IG Wealth Managment
Photo by Kevin Press

Canada’s wealth management landscape has evolved dramatically in recent years, and more change lies ahead. We have entered a decisive period, one defined by consolidation, diversification, new challengers, the rise of personalization and a rapidly shifting advisor talent pipeline.

The current round of consolidation is propelled by rising technology and compliance demands, along with the growing complexity of client needs. It’s not just about fewer logos on the street; firms are emerging from today’s deals with the scale to offer broader capabilities, specialized expertise and a wider range of solutions to support clients with varied and evolving goals.

Data security, integrated planning software, AI‑enabled insights, regulatory reporting and the expectations of always‑on digital service require sustained investment. Many firms — large and small — are choosing mergers or strategic partnerships to achieve the infrastructure necessary to sustain these investments over time and strengthen their value proposition.

Scale, when done well, isn’t about bigness; it’s about breadth — the ability to assemble multi‑disciplinary teams and bring the full picture of a client’s financial life into one plan. We’ve seen this pattern repeat itself: firms with the capacity to invest for the long-term are the ones best positioned to deliver meaningful value.

Clients expect more

Financial advice used to be largely focused on basic saving and insurance. Today’s mass affluent and high‑net‑worth (HNW) families expect more: multi‑asset investing, credit and banking solutions, business-owner succession expertise, tax and estate planning, family governance and increasingly, education and financial literacy for the next generation.

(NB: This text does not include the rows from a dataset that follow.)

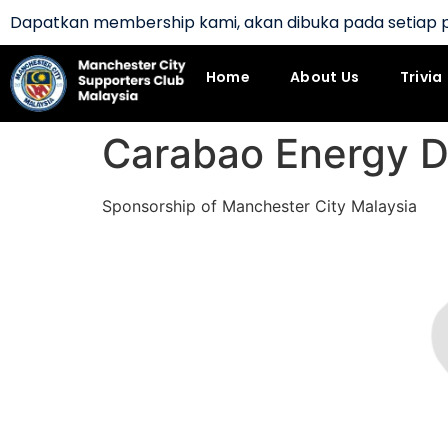
Dapatkan membership kami, akan dibuka pada setiap 
Home
About Us
Trivia
Carabao Energy D
Sponsorship of Manchester City Malaysia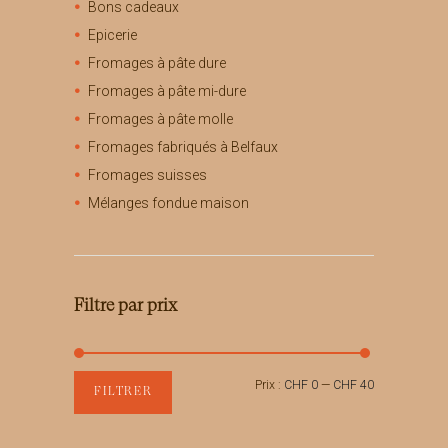
Bons cadeaux
sur
Epicerie
la
page
Fromages à pâte dure
du
Fromages à pâte mi-dure
produit
Fromages à pâte molle
Fromages fabriqués à Belfaux
Fromages suisses
Mélanges fondue maison
Filtre par prix
Prix
Prix
Prix :
CHF 0
—
CHF 40
FILTRER
min
max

Firms are building diversified offerings that recognize a simple truth: wealth touches every part of a person’s life. Meeting those needs is essential for long-term relevance.

Digital‑first platforms have proven that elegant user experience, rapid product iteration and transparent pricing can capture attention and assets quickly. The lesson for established players is clear: client loyalty must be earned continuously.

That means staying flexible — adopting best‑in‑class technology, shortening innovation cycles and ensuring that advisors can meet clients where they are: in‑person, virtually and on any device. Winning firms will pair modern platforms with deep planning expertise so that speed never comes at the expense of rigour.

Today’s clients want advice that reflects their unique circumstances, values and goals. They expect tailored planning, not templated solutions. They also want visibility — into fees, portfolio construction and how each decision supports their broader plan.

Achieving this level of personalization requires stronger data, better modelling and clear communication.

The advisor pipeline

Firms that build robust development ecosystems — internships, mentoring, specialist rotations, succession programs and modern enablement tools — will have a decisive advantage. The future of advice is team‑based: planners, tax and estate specialists, insurance consultants, portfolio strategists and credit experts collaborating around a client’s plan.

We must also continue working towards building an industry that better reflects the clients we serve by attracting more women, people of colour and other often overlooked groups. Cultivating that talent — and giving them the technology to do their best work — is mission‑critical.

Our industry is constantly changing, but a core truth endures: Canadians want confidence that their most important decisions are being made with care, expertise and transparency. The firms that thrive will be those that combine scale with specialization, and technology with the human judgment that only seasoned advisors can provide.

Damon Murchison is president and CEO at Winnipeg-based IG Wealth Management. The firm is celebrating its 100th anniversary this year.